======== EXTRACTED DATA ========

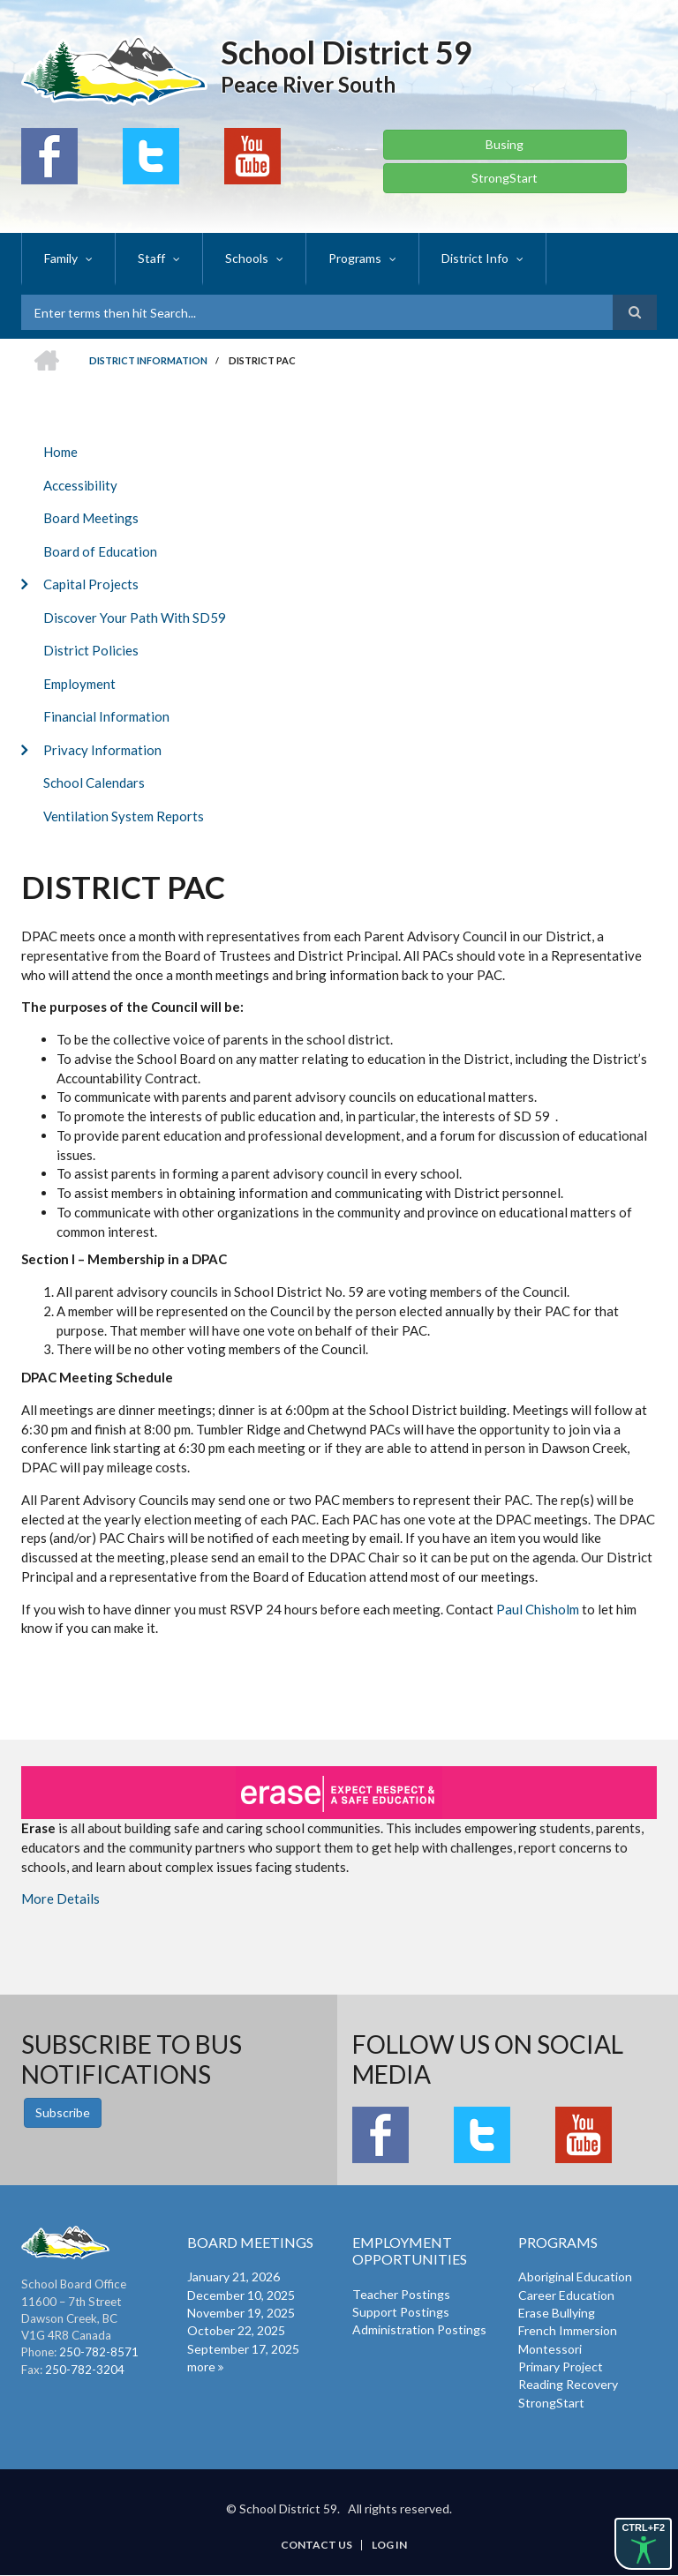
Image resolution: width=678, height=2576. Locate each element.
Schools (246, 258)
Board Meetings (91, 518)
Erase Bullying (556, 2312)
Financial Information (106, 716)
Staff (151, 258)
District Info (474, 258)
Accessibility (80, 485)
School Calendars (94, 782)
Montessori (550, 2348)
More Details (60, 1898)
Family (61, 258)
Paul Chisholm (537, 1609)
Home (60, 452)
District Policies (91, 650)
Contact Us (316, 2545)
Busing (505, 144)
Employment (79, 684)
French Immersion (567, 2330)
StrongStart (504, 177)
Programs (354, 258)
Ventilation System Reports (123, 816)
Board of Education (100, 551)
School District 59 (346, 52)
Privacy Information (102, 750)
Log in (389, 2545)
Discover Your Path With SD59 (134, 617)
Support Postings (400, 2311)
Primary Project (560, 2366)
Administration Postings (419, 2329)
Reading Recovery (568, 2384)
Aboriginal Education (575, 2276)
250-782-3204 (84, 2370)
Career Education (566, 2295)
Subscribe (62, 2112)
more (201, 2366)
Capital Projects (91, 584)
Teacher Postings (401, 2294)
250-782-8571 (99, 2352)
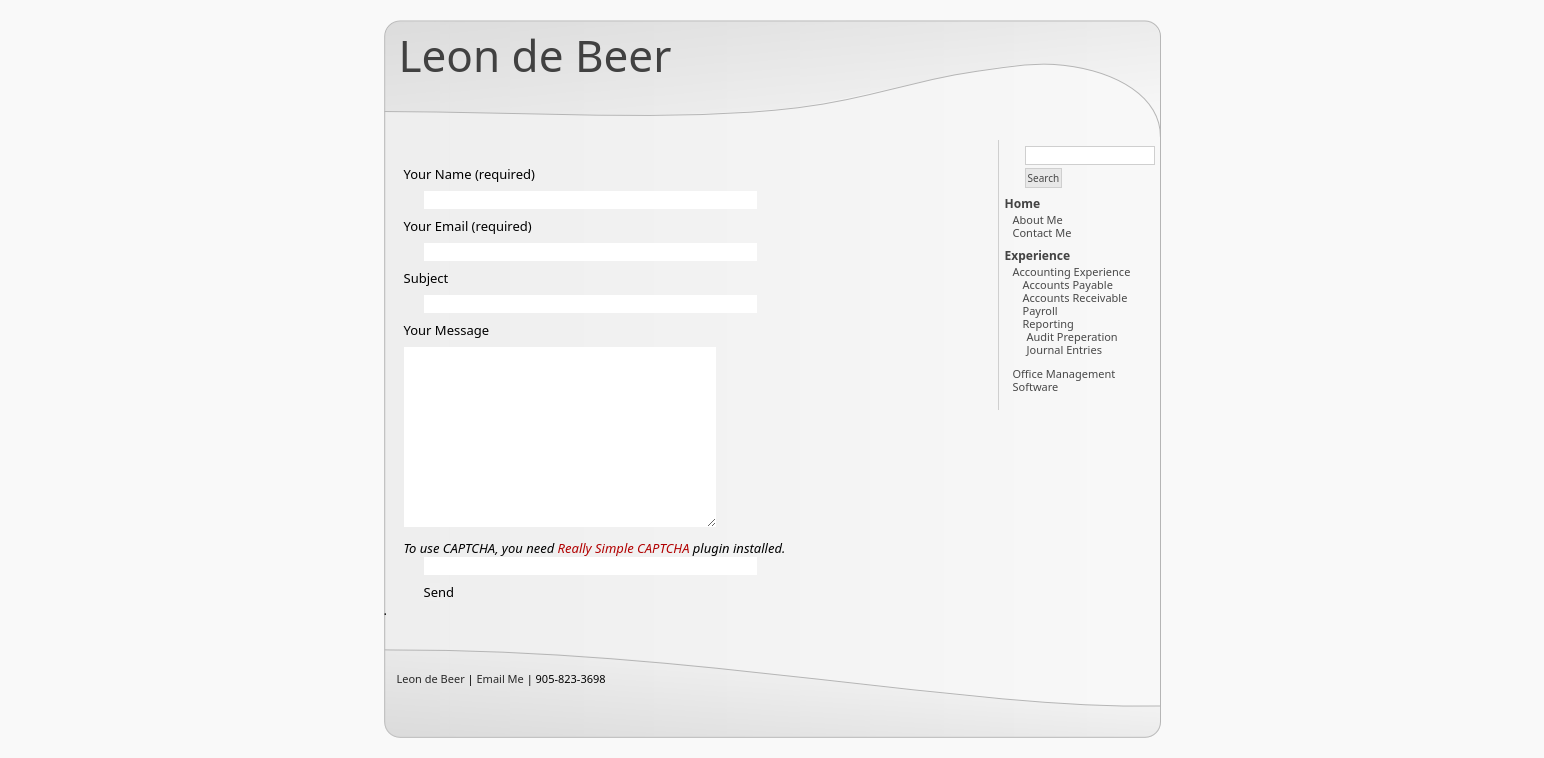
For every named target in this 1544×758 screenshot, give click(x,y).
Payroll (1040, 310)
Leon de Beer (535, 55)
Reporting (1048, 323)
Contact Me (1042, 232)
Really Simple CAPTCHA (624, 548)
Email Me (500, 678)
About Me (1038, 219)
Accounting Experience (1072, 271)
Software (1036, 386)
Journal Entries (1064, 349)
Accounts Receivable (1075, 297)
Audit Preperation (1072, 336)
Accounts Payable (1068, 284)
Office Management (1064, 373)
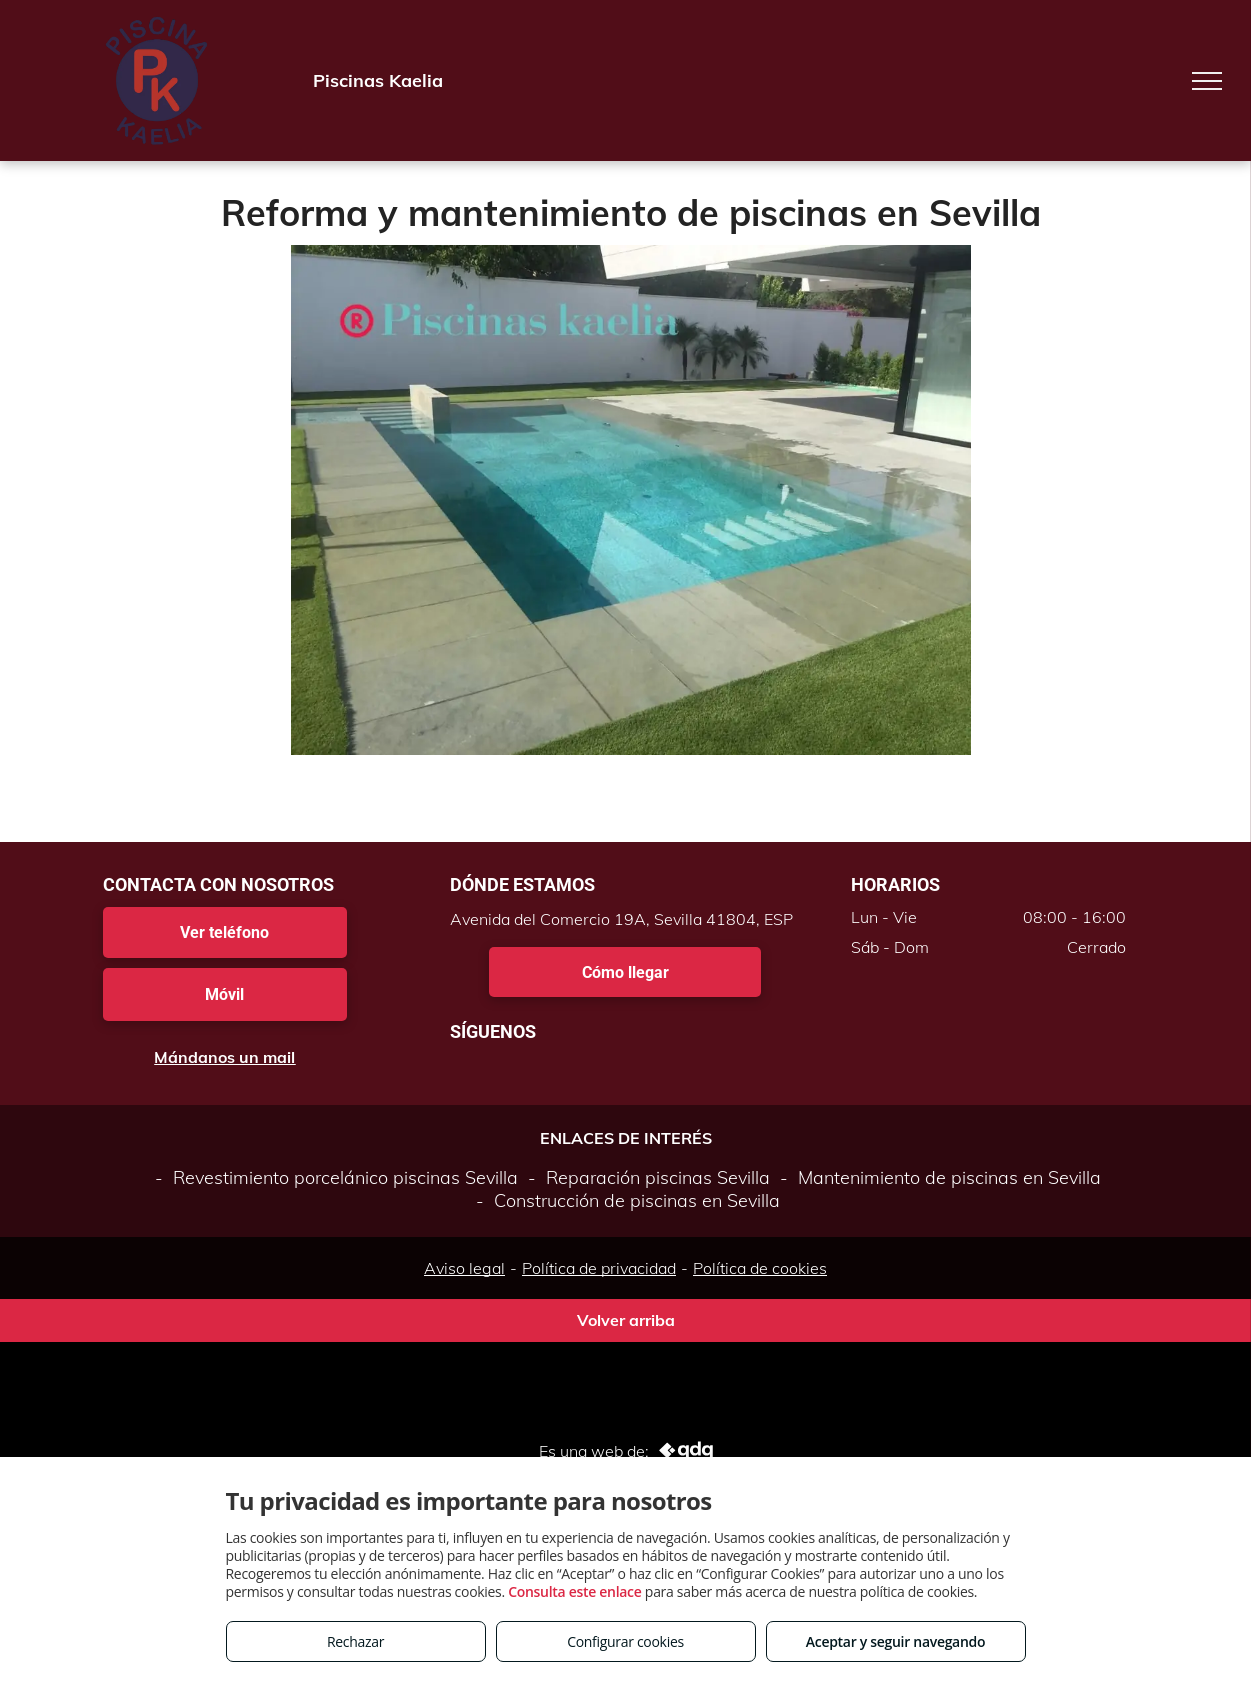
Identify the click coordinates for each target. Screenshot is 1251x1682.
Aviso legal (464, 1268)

========

In the records above, find the line containing "Capital Projects (91, 584)" and the line containing "About Me (1038, 219)", then give both of them again word for word along with every line between. Omit any pictures.

Capital Projects (91, 584)
Teacher Postings (401, 2294)
250-782-8571 (99, 2352)
For every named target in this 1544×758 screenshot, give click(x,y).
Payroll (1040, 310)
Leon de Beer (535, 55)
Reporting (1048, 323)
Contact Me (1042, 232)
Really Simple CAPTCHA (624, 548)
Email Me (500, 678)
About Me (1038, 219)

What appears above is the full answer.